Comment by maria rockhill — March 9, 2019 @ 10:38 am
Thanks so much Ira and well written. Someone with the gift of helping a broken person down this horrible path, while walking beside you, really is gifted. We can argue about whether Lebron is the greatest basketball player of all time, or was it Jordan. But they will never be as valuable as the one you called Sam. Thank you and, “Go Bucs.”
Comment by Joe Troyer — March 10, 2019 @ 7:55 am
Thank you for this well written blog. Sam was my best friend when I was in my late teens and early twenties. He has always been a very gentle and caring man and it is awesome to see him using his God- given gift to help broken people. It broke my heart when I heard the news about his son. I pray blessings over Sam, Cathy and their family as they pick up the pieces of this tragedy.

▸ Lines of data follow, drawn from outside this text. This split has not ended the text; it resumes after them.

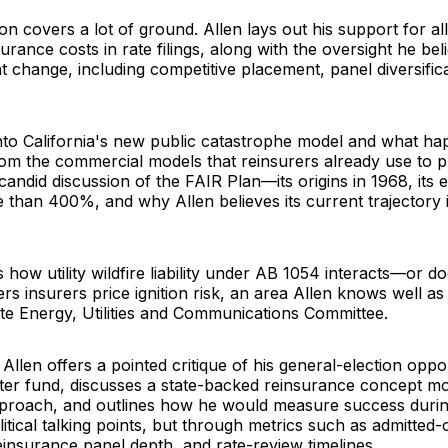
n covers a lot of ground. Allen lays out his support for al
surance costs in rate filings, along with the oversight he be
change, including competitive placement, panel diversific
into California's new public catastrophe model and what ha
from the commercial models that reinsurers already use to pr
candid discussion of the FAIR Plan—its origins in 1968, its 
 than 400%, and why Allen believes its current trajectory 
 how utility wildfire liability under AB 1054 interacts—or d
insurers price ignition risk, an area Allen knows well as 
ate Energy, Utilities and Communications Committee.
Allen offers a pointed critique of his general-election opp
ter fund, discusses a state-backed reinsurance concept mo
pproach, and outlines how he would measure success durin
itical talking points, but through metrics such as admitted-
reinsurance panel depth, and rate-review timelines.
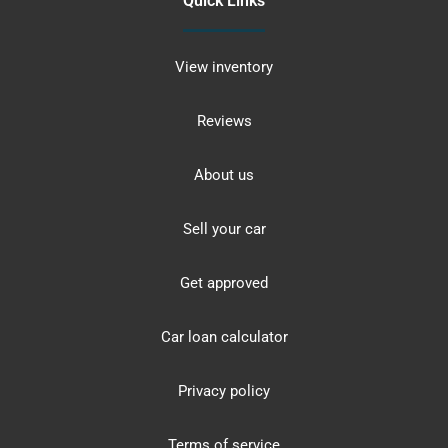
Quick Links
View inventory
Reviews
About us
Sell your car
Get approved
Car loan calculator
Privacy policy
Terms of service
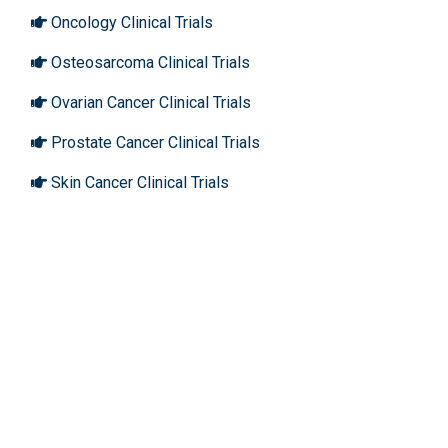
Oncology Clinical Trials
Osteosarcoma Clinical Trials
Ovarian Cancer Clinical Trials
Prostate Cancer Clinical Trials
Skin Cancer Clinical Trials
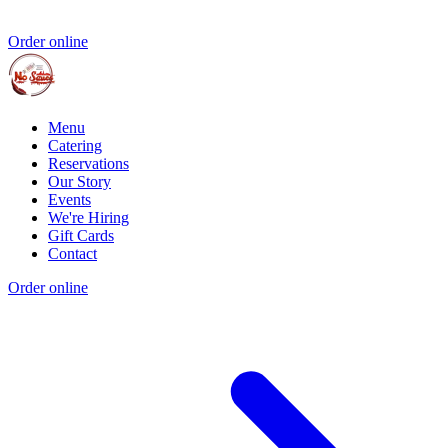
Order online
Menu
Catering
Reservations
Our Story
Events
We're Hiring
Gift Cards
Contact
Order online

Comment by Daniel Stutzman — March 13, 2019 @ 5:11 am
Leave it to me to be out of sync. Hope its okay to still suggest a title. Love your choice but “broken” doesn’t quite work for a road. Could we use muddy, bumpy, winding, steep, hard, forked, lost, narrow, closed, long,by-passed, hilly,graveled, dusty, rigid etc. Insert any adjective that describes your dad and a road. That will nail the title. Thanks for your consideration.